The short-term oscillators are skewed to the downside championing the recent amplified selling in oil. The MACD, in the positive region, is implying that positive forces are waning, while the negatively charged RSI and stochastic oscillator are both indicating that selling forces are growing. Note that the MACD and the RSI are still in bullish regions as the price action maintains an upside structure.
Sustaining the current price trajectory, downside friction could persist from the 112.00 hurdle before sellers encounter a support zone from the mid-Bollinger band at 110.00 until the 108.59 nearby low. A break of this key obstacle could signify a return to slightly lower prices in the commodity with the 50-day SMA at 105.74 providing the next potential upside defence. In the event selling interest endures and drives the price past the May 19 trough of 103.24, the spotlight may then turn to the 100.00 price mark, where the 100-day SMA and the lower Bollinger band are currently located.
On the flipside, if buyers generate positive traction from the 112.00 region, which pilots the price of oil beyond the 114.00 border, they may then aim for the upper Bollinger band, which is residing between the 117.85 barrier and the 119.97 twelve-week peak. From here, successful bullish developments that conquer the 120.00 border could seek out the next potential resistance section linking the 125.00 level with the 126.80 obstacle.
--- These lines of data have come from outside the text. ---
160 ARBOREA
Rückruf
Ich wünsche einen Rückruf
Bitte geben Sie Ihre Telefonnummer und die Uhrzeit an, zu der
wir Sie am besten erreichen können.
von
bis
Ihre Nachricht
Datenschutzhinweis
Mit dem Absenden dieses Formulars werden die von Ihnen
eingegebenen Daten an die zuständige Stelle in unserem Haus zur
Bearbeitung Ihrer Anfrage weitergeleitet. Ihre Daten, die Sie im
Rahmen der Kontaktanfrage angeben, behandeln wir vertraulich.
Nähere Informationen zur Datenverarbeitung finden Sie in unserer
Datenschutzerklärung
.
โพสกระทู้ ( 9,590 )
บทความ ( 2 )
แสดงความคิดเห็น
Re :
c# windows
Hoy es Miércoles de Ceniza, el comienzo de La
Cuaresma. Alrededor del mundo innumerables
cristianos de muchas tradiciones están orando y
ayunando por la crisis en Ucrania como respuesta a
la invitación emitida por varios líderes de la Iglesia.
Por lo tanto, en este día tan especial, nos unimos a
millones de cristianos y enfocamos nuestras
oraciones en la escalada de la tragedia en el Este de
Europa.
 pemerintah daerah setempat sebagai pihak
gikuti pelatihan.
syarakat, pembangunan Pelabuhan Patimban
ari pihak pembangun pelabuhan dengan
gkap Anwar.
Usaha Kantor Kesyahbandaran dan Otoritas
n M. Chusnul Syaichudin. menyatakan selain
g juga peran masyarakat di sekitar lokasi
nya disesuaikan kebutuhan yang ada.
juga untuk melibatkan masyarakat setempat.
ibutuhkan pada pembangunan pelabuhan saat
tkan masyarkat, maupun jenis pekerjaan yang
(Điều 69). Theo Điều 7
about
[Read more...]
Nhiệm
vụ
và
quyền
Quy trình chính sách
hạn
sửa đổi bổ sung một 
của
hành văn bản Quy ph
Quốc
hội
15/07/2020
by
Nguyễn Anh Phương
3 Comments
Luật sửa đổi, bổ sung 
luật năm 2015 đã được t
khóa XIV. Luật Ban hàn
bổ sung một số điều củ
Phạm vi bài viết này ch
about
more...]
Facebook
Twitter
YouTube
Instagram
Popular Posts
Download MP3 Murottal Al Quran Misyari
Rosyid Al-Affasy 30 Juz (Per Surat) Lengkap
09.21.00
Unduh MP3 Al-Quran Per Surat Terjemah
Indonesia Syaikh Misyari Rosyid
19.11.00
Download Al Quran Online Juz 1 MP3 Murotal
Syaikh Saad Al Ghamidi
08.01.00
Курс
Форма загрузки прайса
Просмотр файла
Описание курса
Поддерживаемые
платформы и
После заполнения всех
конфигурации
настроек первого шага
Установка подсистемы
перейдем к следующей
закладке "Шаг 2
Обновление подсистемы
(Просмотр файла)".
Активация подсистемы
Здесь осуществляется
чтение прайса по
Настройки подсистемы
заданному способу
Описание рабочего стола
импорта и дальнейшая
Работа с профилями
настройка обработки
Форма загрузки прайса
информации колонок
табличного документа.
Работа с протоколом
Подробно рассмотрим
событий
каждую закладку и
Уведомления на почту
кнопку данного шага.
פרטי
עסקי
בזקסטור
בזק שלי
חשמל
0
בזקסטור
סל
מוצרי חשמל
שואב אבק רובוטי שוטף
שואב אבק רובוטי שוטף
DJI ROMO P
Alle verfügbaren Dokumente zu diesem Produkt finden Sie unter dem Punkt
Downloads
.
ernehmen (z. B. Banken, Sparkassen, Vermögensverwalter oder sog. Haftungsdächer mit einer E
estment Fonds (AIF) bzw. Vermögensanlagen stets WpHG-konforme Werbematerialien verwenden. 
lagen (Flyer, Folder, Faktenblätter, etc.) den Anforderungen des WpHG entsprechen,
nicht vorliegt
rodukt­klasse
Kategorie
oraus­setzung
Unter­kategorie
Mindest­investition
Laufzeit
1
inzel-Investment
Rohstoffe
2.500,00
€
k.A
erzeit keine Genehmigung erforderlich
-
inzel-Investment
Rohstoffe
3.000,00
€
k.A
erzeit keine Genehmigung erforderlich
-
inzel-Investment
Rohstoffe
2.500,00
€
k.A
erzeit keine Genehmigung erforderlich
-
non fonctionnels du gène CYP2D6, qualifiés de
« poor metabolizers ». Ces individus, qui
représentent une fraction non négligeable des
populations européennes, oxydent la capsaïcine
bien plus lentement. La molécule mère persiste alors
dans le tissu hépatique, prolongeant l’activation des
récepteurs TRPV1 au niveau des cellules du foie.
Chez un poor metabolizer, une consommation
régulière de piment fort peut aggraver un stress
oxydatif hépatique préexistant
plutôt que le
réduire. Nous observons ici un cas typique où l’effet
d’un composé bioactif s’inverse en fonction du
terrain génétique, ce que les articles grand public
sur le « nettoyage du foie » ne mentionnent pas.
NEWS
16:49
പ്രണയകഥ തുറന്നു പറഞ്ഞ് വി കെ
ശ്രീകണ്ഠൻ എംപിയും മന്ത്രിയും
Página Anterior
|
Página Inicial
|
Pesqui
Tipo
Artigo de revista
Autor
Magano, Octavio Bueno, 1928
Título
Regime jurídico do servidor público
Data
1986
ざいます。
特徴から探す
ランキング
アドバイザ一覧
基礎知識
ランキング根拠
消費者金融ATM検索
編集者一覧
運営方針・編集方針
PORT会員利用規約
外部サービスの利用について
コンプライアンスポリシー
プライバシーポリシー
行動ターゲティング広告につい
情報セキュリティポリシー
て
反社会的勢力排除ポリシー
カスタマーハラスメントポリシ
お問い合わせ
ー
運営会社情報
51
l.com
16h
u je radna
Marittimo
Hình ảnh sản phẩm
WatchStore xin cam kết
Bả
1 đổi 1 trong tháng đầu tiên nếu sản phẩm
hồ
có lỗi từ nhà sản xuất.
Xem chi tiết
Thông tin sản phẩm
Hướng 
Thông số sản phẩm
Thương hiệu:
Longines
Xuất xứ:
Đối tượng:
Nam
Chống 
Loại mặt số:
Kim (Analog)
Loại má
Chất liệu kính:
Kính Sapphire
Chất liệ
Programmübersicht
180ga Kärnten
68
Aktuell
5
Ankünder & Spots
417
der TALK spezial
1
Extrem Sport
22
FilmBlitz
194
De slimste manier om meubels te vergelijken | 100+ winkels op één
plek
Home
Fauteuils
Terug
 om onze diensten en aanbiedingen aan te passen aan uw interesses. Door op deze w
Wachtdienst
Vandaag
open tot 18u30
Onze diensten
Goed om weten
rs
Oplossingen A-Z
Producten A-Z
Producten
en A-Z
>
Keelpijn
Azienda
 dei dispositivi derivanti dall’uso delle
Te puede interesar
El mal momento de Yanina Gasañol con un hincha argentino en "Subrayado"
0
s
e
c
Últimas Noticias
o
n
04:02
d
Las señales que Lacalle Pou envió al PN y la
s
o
Summarizing, WTI oil futures’ appreciating outlook has yet to crumble despite the noticeable withdrawal in the price from the 120.00 border. For the bullish bearing to endure, the price would need to dwell north of the mid-Bollinger band, basically the 108.59-110.00 support area. Yet, a price dive extending beneath the 108.59 low could begin to dissolve the recent positive structure, limiting near-term positive prospects.